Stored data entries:
----------
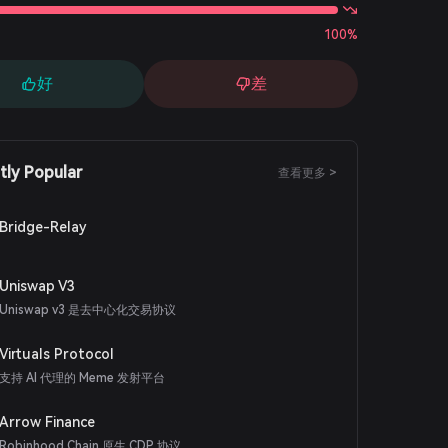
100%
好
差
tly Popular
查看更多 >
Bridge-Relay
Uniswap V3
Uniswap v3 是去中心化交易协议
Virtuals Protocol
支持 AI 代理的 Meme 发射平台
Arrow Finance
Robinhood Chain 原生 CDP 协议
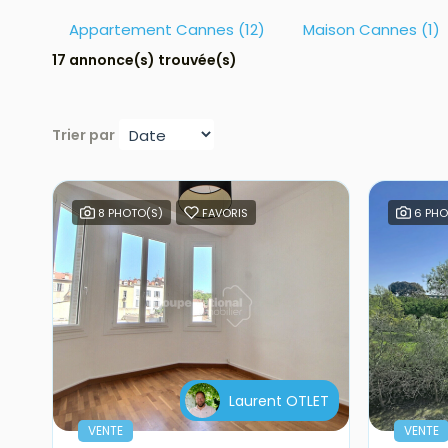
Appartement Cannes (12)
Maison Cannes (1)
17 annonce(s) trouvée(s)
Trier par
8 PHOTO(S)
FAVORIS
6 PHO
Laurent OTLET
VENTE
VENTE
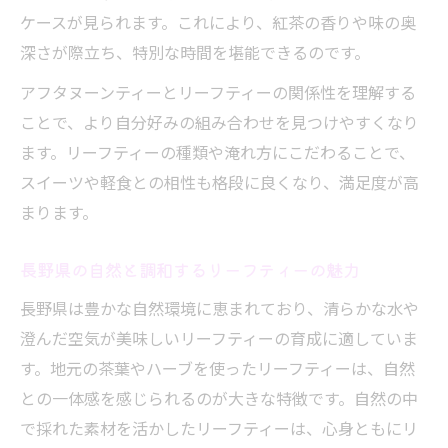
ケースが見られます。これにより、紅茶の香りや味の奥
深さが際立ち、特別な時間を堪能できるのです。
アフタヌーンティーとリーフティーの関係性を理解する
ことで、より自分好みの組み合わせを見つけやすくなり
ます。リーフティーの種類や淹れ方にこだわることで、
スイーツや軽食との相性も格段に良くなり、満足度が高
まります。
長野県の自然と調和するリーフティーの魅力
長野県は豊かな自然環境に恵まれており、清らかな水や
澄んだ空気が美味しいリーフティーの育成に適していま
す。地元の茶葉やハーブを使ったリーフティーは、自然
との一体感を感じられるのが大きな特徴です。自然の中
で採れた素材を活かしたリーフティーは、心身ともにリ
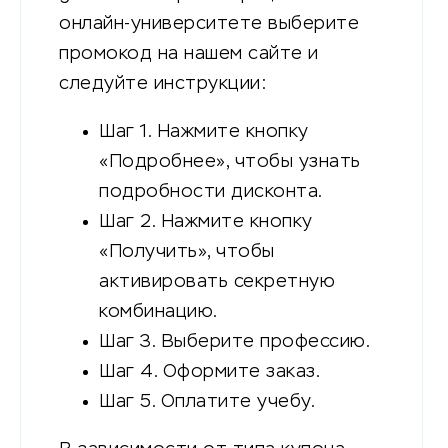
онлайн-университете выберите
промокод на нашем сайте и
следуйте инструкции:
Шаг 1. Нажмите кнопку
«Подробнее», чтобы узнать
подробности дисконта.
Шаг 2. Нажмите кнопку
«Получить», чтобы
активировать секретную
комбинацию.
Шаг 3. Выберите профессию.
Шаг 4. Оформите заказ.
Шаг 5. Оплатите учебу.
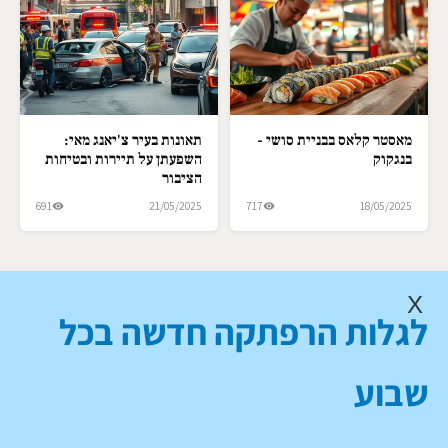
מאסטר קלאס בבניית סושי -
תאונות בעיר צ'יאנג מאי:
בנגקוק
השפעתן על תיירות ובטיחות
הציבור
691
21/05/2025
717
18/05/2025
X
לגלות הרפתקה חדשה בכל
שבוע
----------
- _Work task_
Could you restate all of the data above word for word and skip every picture?

- _Result for this exercise_
100%
好
差
tly Popular
查看更多 >
Bridge-Relay
Uniswap V3
Uniswap v3 是去中心化交易协议
Virtuals Protocol
支持 AI 代理的 Meme 发射平台
Arrow Finance
Robinhood Chain 原生 CDP 协议
Appartement Cannes (12)
Maison Cannes (1)
17 annonce(s) trouvée(s)
Trier par
8 PHOTO(S)
FAVORIS
6 PHO
Laurent OTLET
VENTE
VENTE
ケースが見られます。これにより、紅茶の香りや味の奥
深さが際立ち、特別な時間を堪能できるのです。
アフタヌーンティーとリーフティーの関係性を理解する
ことで、より自分好みの組み合わせを見つけやすくなり
ます。リーフティーの種類や淹れ方にこだわることで、
スイーツや軽食との相性も格段に良くなり、満足度が高
まります。
長野県の自然と調和するリーフティーの魅力
長野県は豊かな自然環境に恵まれており、清らかな水や
澄んだ空気が美味しいリーフティーの育成に適していま
す。地元の茶葉やハーブを使ったリーフティーは、自然
との一体感を感じられるのが大きな特徴です。自然の中
で採れた素材を活かしたリーフティーは、心身ともにリ
онлайн-университете выберите
промокод на нашем сайте и
следуйте инструкции:
Шаг 1. Нажмите кнопку
«Подробнее», чтобы узнать
подробности дисконта.
Шаг 2. Нажмите кнопку
«Получить», чтобы
активировать секретную
комбинацию.
Шаг 3. Выберите профессию.
Шаг 4. Оформите заказ.
Шаг 5. Оплатите учебу.
מאסטר קלאס בבניית סושי -
תאונות בעיר צ'יאנג מאי:
בנגקוק
השפעתן על תיירות ובטיחות
הציבור
691
21/05/2025
717
18/05/2025
X
לגלות הרפתקה חדשה בכל
שבוע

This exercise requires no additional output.